La Central Nuclear de Fukushima (Japón), que se hizo mundialmente famosa tras la catástrofe ocurrida el 11 de marzo de 2011, luego de que un terremoto de magnitud 9.0 provocara un tsunami que inundó la planta, llevando a que la misma sufriera tres fusiones nucleares, tres explosiones de hidrógeno y la liberación de contaminación reactiva, podría convertirse en un nuevo polo de energía renovable, ya que el gobierno de la localidad lanzó un proyecto para construir en el predio un centro de energía solar y eólica.
Teniendo en cuenta que las tierras de cultivo ya no pueden producir a causa de la radioactividad, y a sabiendas de que la zona fue desalojada por motivos de seguridad, los gobernantes buscan darle una nueva utilidad a los terrenos.

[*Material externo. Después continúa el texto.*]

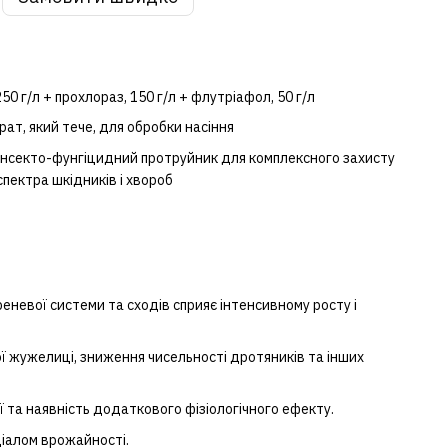
50 г/л + прохлораз, 150 г/л + флутріафол, 50 г/л
т, який тече, для обробки насіння
 інсекто-фунгіцидний протруйник для комплексного захисту
спектра шкідників і хвороб
реневої системи та сходів сприяє інтенсивному росту і
ї жужелиці, зниження чисельності дротяників та інших
ї та наявність додаткового фізіологічного ефекту.
ціалом врожайності.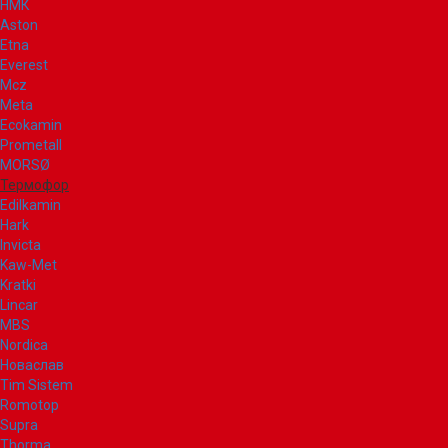
НМК
Aston
Etna
Everest
Mcz
Meta
Ecokamin
Prometall
MORSØ
Термофор
Edilkamin
Hark
Invicta
Kaw-Met
Kratki
Lincar
MBS
Nordica
Новаслав
Tim Sistem
Romotop
Supra
Thorma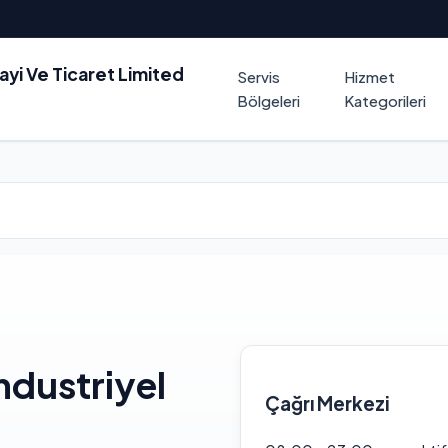
nayi Ve Ticaret Limited
Servis
Hizmet
Bölgeleri
Kategorileri
ndustriyel
Çağrı Merkezi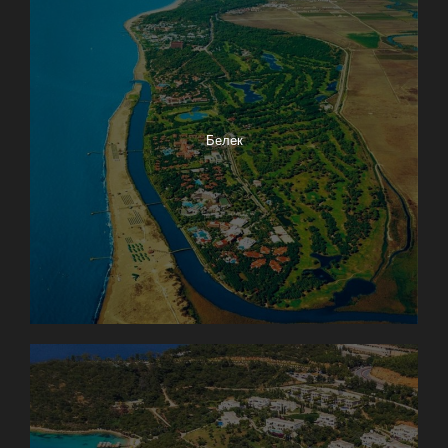
Белек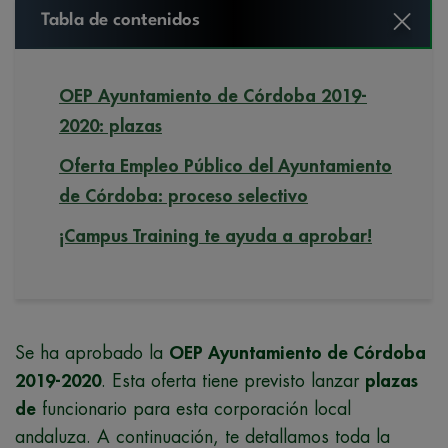
Tabla de contenidos
OEP Ayuntamiento de Córdoba 2019-
2020: plazas
Oferta Empleo Público del Ayuntamiento
de Córdoba: proceso selectivo
¡Campus Training te ayuda a aprobar!
Se ha aprobado la
OEP Ayuntamiento de Córdoba
2019-2020
. Esta oferta tiene previsto lanzar
plazas
de
funcionario para esta corporación local
andaluza. A continuación, te detallamos toda la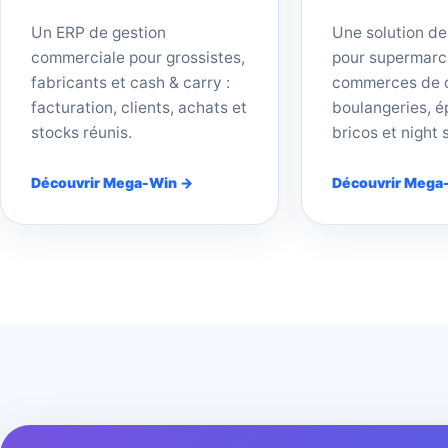
Un ERP de gestion
Une solution de
commerciale pour grossistes,
pour supermarc
fabricants et cash & carry :
commerces de d
facturation, clients, achats et
boulangeries, ép
stocks réunis.
bricos et night 
Découvrir Mega-Win →
Découvrir Mega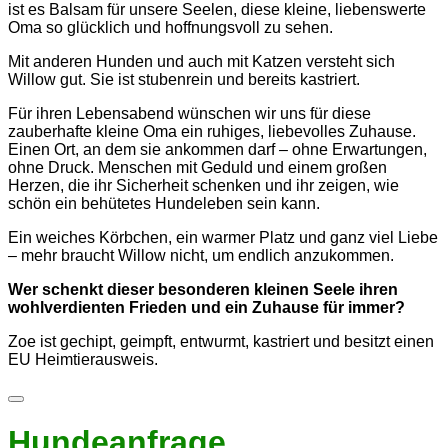
ist es Balsam für unsere Seelen, diese kleine, liebenswerte
Oma so glücklich und hoffnungsvoll zu sehen.
Mit anderen Hunden und auch mit Katzen versteht sich
Willow gut. Sie ist stubenrein und bereits kastriert.
Für ihren Lebensabend wünschen wir uns für diese
zauberhafte kleine Oma ein ruhiges, liebevolles Zuhause.
Einen Ort, an dem sie ankommen darf – ohne Erwartungen,
ohne Druck. Menschen mit Geduld und einem großen
Herzen, die ihr Sicherheit schenken und ihr zeigen, wie
schön ein behütetes Hundeleben sein kann.
Ein weiches Körbchen, ein warmer Platz und ganz viel Liebe
– mehr braucht Willow nicht, um endlich anzukommen.
Wer schenkt dieser besonderen kleinen Seele ihren
wohlverdienten Frieden und ein Zuhause für immer?
Zoe ist gechipt, geimpft, entwurmt, kastriert und besitzt einen
EU Heimtierausweis.
Hundeanfrage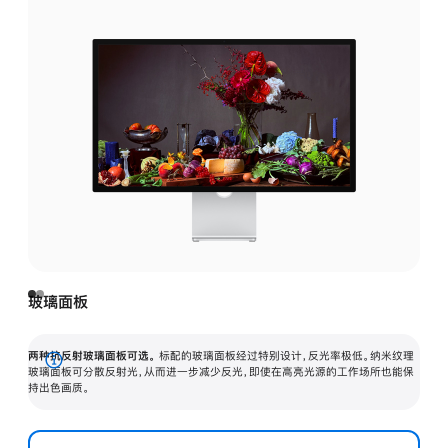
玻璃面板
两种抗反射玻璃面板可选。
标配的玻璃面板经过特别设计，反光率极低。纳米纹理
展
玻璃面板可分散反射光，从而进一步减少反光，即使在高亮光源的工作场所也能保
持出色画质。
开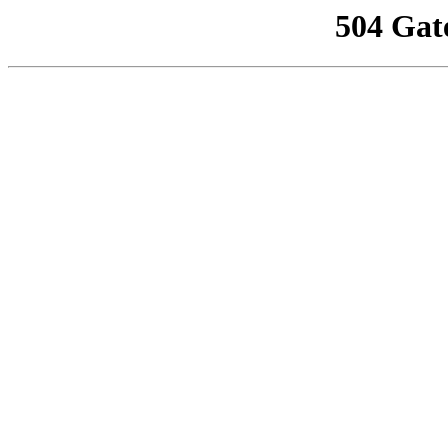
504 Gat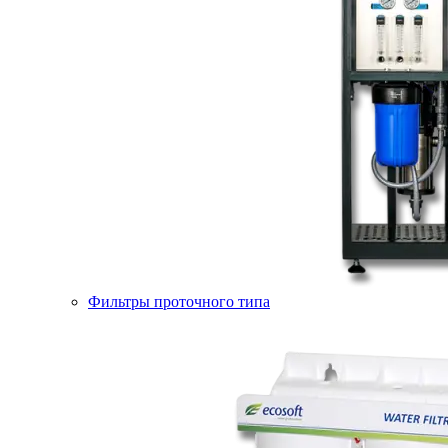
Фильтры проточного типа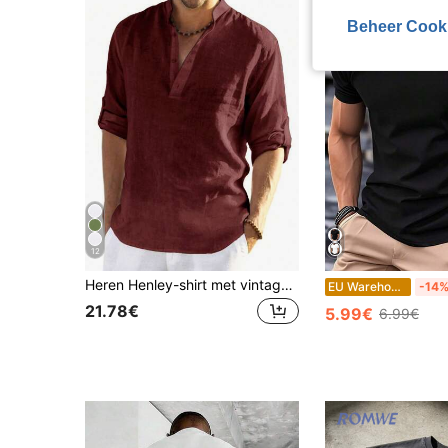
Beheer Cook
12
Heren Henley-shirt met vintage muntpatroon, effen kleur, oprolbare mouwen en mandarijnkraag - Lichtgewicht, ademend, veelzijdige casual stijl voor alle seizoenen
EU Warehouse
-14
21.78€
5.99€
6.99€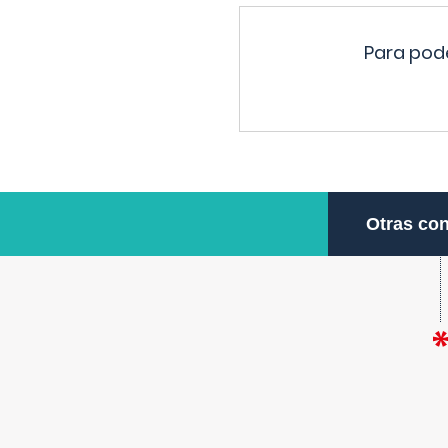
Para pode
Otras con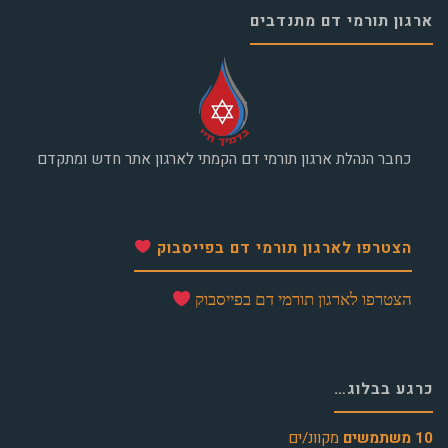
ארגון תורמי דם מתנדבים
כחבר הנהלת ארגון תורמי דם הקמתי לארגון אתר חדש ומתקדם
הצטרפו לארגון תורמי דם בפייסבוק
הצטרפו לארגון תורמי דם בפייסבוק
כרגע בבלוג…
10 משתמשים
מקוונ/ים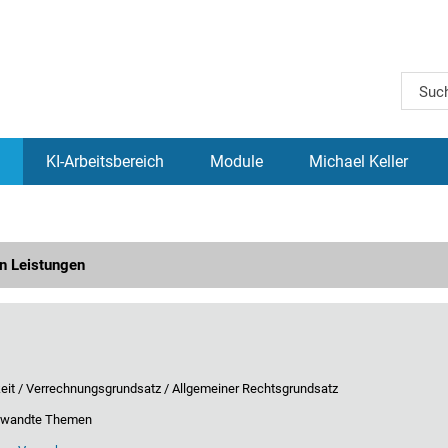
KI-Arbeitsbereich
Module
Michael Keller
n Leistungen
eit / Verrechnungsgrundsatz / Allgemeiner Rechtsgrundsatz
erwandte Themen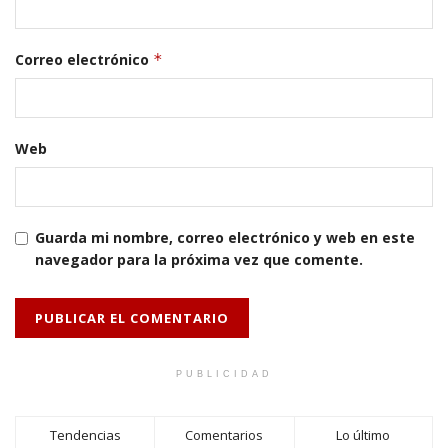
Correo electrónico
*
Web
Guarda mi nombre, correo electrónico y web en este
navegador para la próxima vez que comente.
PUBLICIDAD
Tendencias
Comentarios
Lo último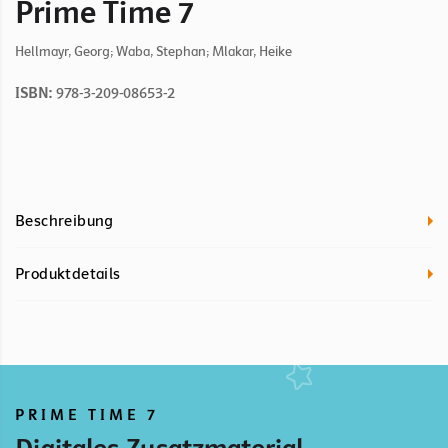
Prime Time 7
Hellmayr, Georg; Waba, Stephan; Mlakar, Heike
ISBN:
978-3-209-08653-2
Beschreibung
Produktdetails
PRIME TIME 7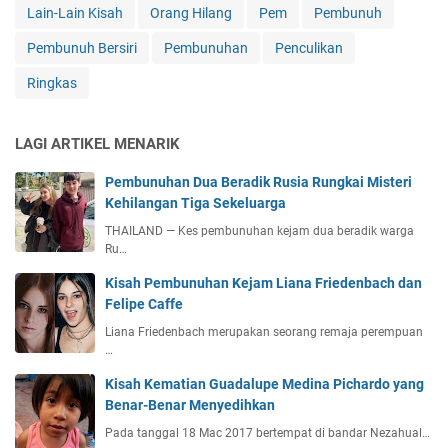
Lain-Lain Kisah
Orang Hilang
Pem
Pembunuh
Pembunuh Bersiri
Pembunuhan
Penculikan
Ringkas
LAGI ARTIKEL MENARIK
Pembunuhan Dua Beradik Rusia Rungkai Misteri
Kehilangan Tiga Sekeluarga
THAILAND — Kes pembunuhan kejam dua beradik warga
Ru…
Kisah Pembunuhan Kejam Liana Friedenbach dan
Felipe Caffe
Liana Friedenbach merupakan seorang remaja perempuan
…
Kisah Kematian Guadalupe Medina Pichardo yang
Benar-Benar Menyedihkan
Pada tanggal 18 Mac 2017 bertempat di bandar Nezahual…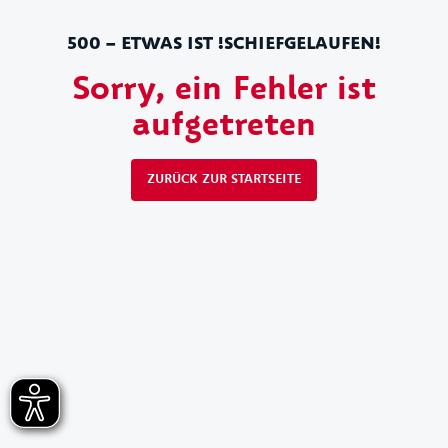
500 – ETWAS IST !SCHIEFGELAUFEN!
Sorry, ein Fehler ist
aufgetreten
ZURÜCK ZUR STARTSEITE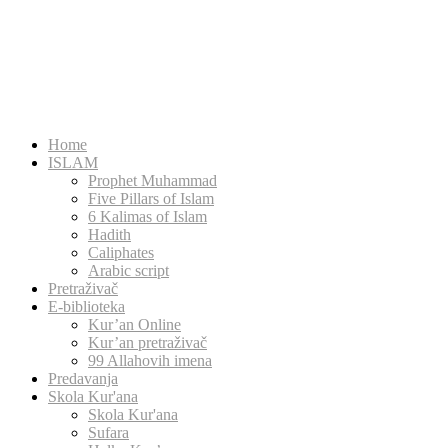
Home
ISLAM
Prophet Muhammad
Five Pillars of Islam
6 Kalimas of Islam
Hadith
Caliphates
Arabic script
Pretraživač
E-biblioteka
Kur’an Online
Kur’an pretraživač
99 Allahovih imena
Predavanja
Skola Kur'ana
Skola Kur'ana
Sufara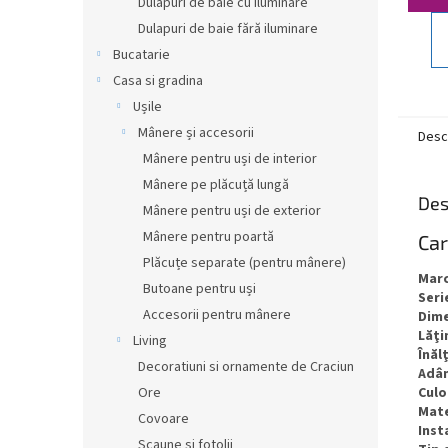
Dulapuri de baie cu iluminare
Dulapuri de baie fără iluminare
Bucatarie
Casa si gradina
Ușile
Mânere și accesorii
Desc
Mânere pentru uși de interior
Mânere pe plăcuță lungă
Des
Mânere pentru uși de exterior
Mânere pentru poartă
Car
Plăcuțe separate (pentru mânere)
Mar
Butoane pentru uși
Seri
Accesorii pentru mânere
Dim
Lăţ
Living
Înăl
Decoratiuni si ornamente de Craciun
Adâ
Culo
Ore
Mate
Covoare
Inst
Scaune si fotolii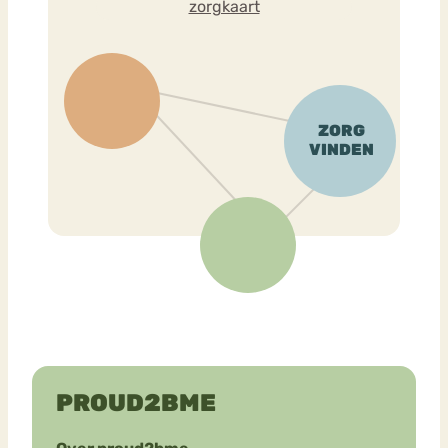
zorgkaart
PROUD2BME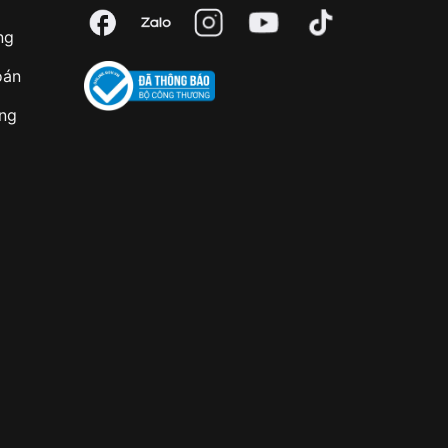
ng
oán
àng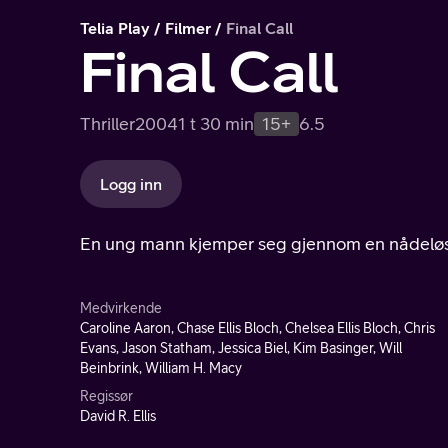
Telia Play
Filmer
Final Call
Final Call
Thriller
2004
1 t 30 min
15+
6.5
Logg inn
En ung mann kjemper seg gjennom en nådeløs v
Medvirkende
Caroline Aaron, Chase Ellis Bloch, Chelsea Ellis Bloch, Chris
Evans, Jason Statham, Jessica Biel, Kim Basinger, Will
Beinbrink, William H. Macy
Regissør
David R. Ellis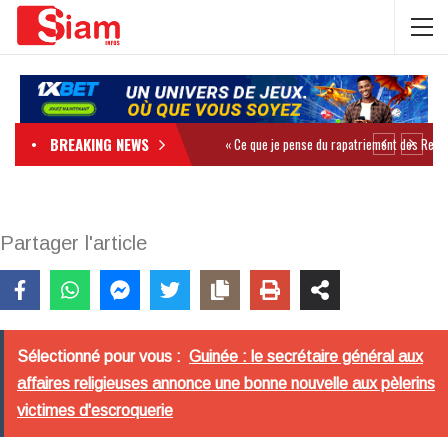
BREAKING NEWS
Partager l'article
Sélectionné pour vous :
Guinée : le secrétaire général aux
affaires religieuses annonce une bonne nouvelle aux pèlerins
victimes d'escroquerie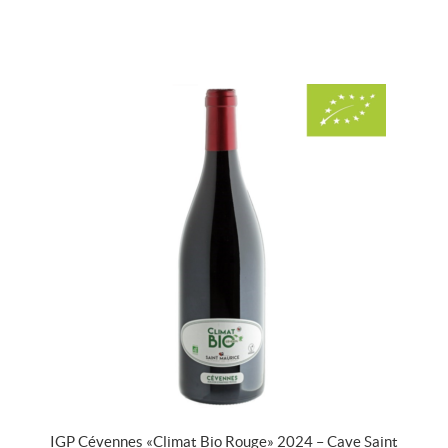
IGP Cévennes « Climat Bio Rouge » 2024 – Cave Saint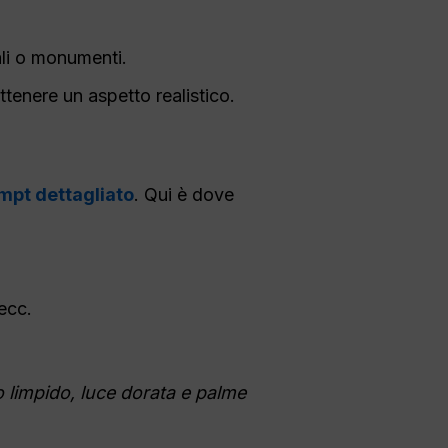
ali o monumenti.
ttenere un aspetto realistico.
mpt dettagliato
. Qui è dove
ecc.
o limpido, luce dorata e palme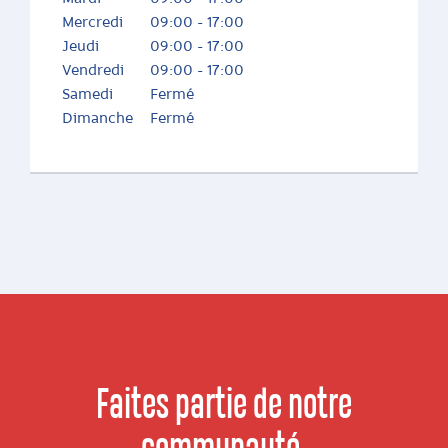
Mercredi
09:00 - 17:00
Jeudi
09:00 - 17:00
Vendredi
09:00 - 17:00
Samedi
Fermé
Dimanche
Fermé
Faites partie de notre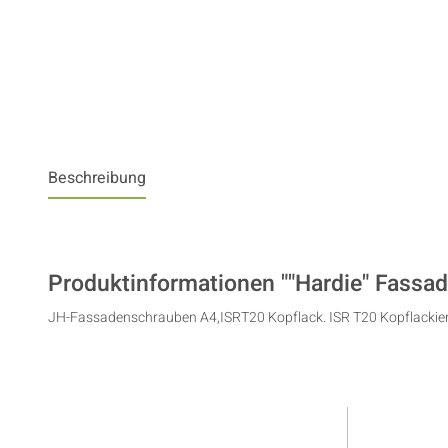
Beschreibung
Produktinformationen ""Hardie" Fassa
JH-Fassadenschrauben A4,ISRT20 Kopflack. ISR T20 Kopflackie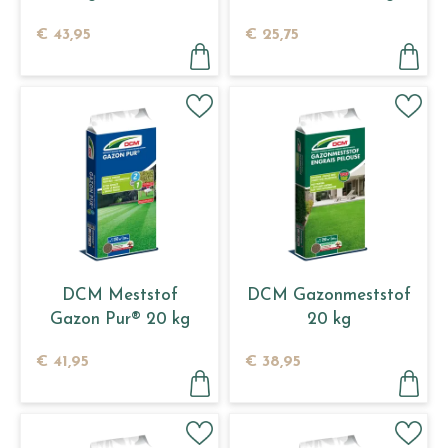
kg
€
43
,
95
€
25
,
75
DCM Meststof
DCM Gazonmeststof
Gazon Pur® 20 kg
20 kg
€
41
,
95
€
38
,
95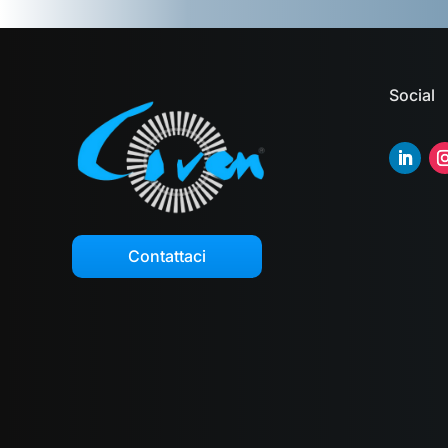
Social
Contattaci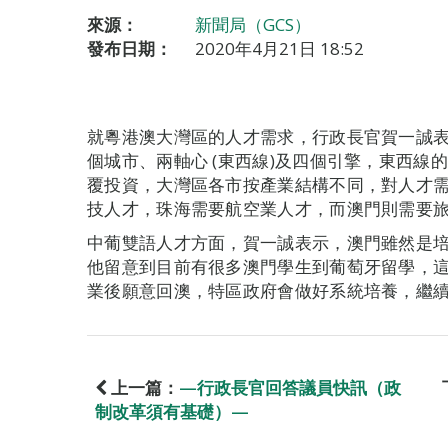
來源：
新聞局（GCS）
發布日期：
2020年4月21日 18:52
就粵港澳大灣區的人才需求，行政長官賀一誠
個城市、兩軸心 (東西線)及四個引擎，東西線
覆投資，大灣區各市按產業結構不同，對人才
技人才，珠海需要航空業人才，而澳門則需要
中葡雙語人才方面，賀一誠表示，澳門雖然是
他留意到目前有很多澳門學生到葡萄牙留學，
業後願意回澳，特區政府會做好系統培養，繼
上一篇：
—行政長官回答議員快訊（政
制改革須有基礎）—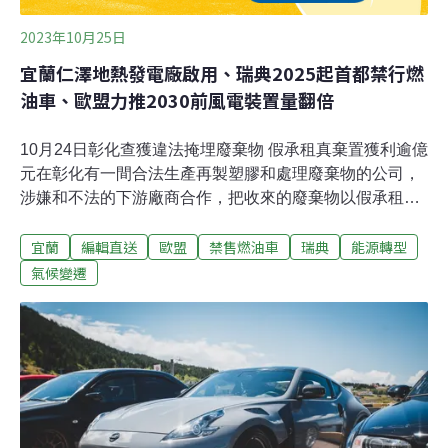
2023年10月25日
宜蘭仁澤地熱發電廠啟用、瑞典2025起首都禁行燃
油車、歐盟力推2030前風電裝置量翻倍
10月24日彰化查獲違法掩埋廢棄物 假承租真棄置獲利逾億
元在彰化有一間合法生產再製塑膠和處理廢棄物的公司，
涉嫌和不法的下游廠商合作，把收來的廢棄物以假承租、
真棄置方式，載到嘉義掩埋，初估不法利得超過1.2億元。
宜蘭
編輯直送
歐盟
禁售燃油車
瑞典
能源轉型
環境部提醒，工廠倉庫的地主或房東，如果有人長期承
租，而且一次性給付租金，就要小心是否成為棄置點。
氣候變遷
（公視新聞網報導）宜蘭仁澤地熱發電廠今啟用 每年可供
電1200戶政府力推再生能源，台電宜蘭仁澤地熱發電廠，
在24日上午正式商轉啟用，預計每年可發470萬度電，提
供1200戶、約三分之二個大同鄉的年發電量。台電表示，
全台有11處地點，正在開發地熱發電，其中宜蘭有3處地
點，除了清水、仁澤電廠陸續商轉，後續還有1座地熱發
電廠正在興建中。（公視報導）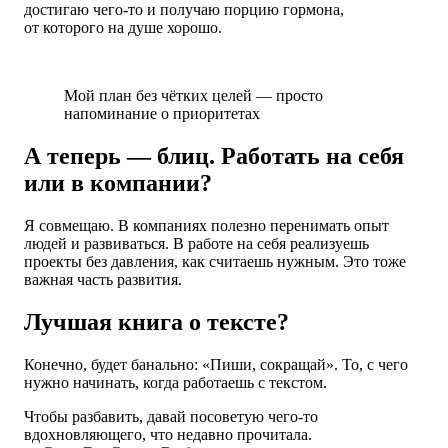
достигаю чего-то и получаю порцию гормона,
от которого на душе хорошо.
Мой план без чётких целей — просто
напоминание о приоритетах
А теперь — блиц. Работать на себя
или в компании?
Я совмещаю. В компаниях полезно перенимать опыт
людей и развиваться. В работе на себя реализуешь
проекты без давления, как считаешь нужным. Это тоже
важная часть развития.
Лучшая книга о тексте?
Конечно, будет банально: «Пиши, сокращай». То, с чего
нужно начинать, когда работаешь с текстом.
Чтобы разбавить, давай посоветую чего-то
вдохновляющего, что недавно прочитала.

Según asegura el diario japonés Nikkei Asian Review, próximamente se pondrá en marcha la instalación de once plantas de energía solar y diez de energía eólica.
La capacidad de generación de potencia será de alrededor de 600 megavatios (MW), lo que equivale a dos tercios de una planta nuclear. La energía producida será enviada al área metropolitana de Tokio.
Además, se construirá una red de transmisión con el fin de enviar la fuerza generada hasta la red de distribución de Tokyo Electric Power Co (TEPCO), que previamente gestionaba la planta de Fukushima. Por el momento, se prevé que las obras finalicen en 2024.
La iniciativa forma parte del objetivo de alimentar a la región con energía 100% renovable para 2040. Cabe destacar que, durante el año pasado, la combinación entre eólica, solar, hidroeléctrica, geotérmica y biomasa generó un total de 1,5 gigavatios (GW).

El accidente nuclear de Fukushima fue el de mayor magnitud de la historia luego del desastre de Chernóbil de 1986.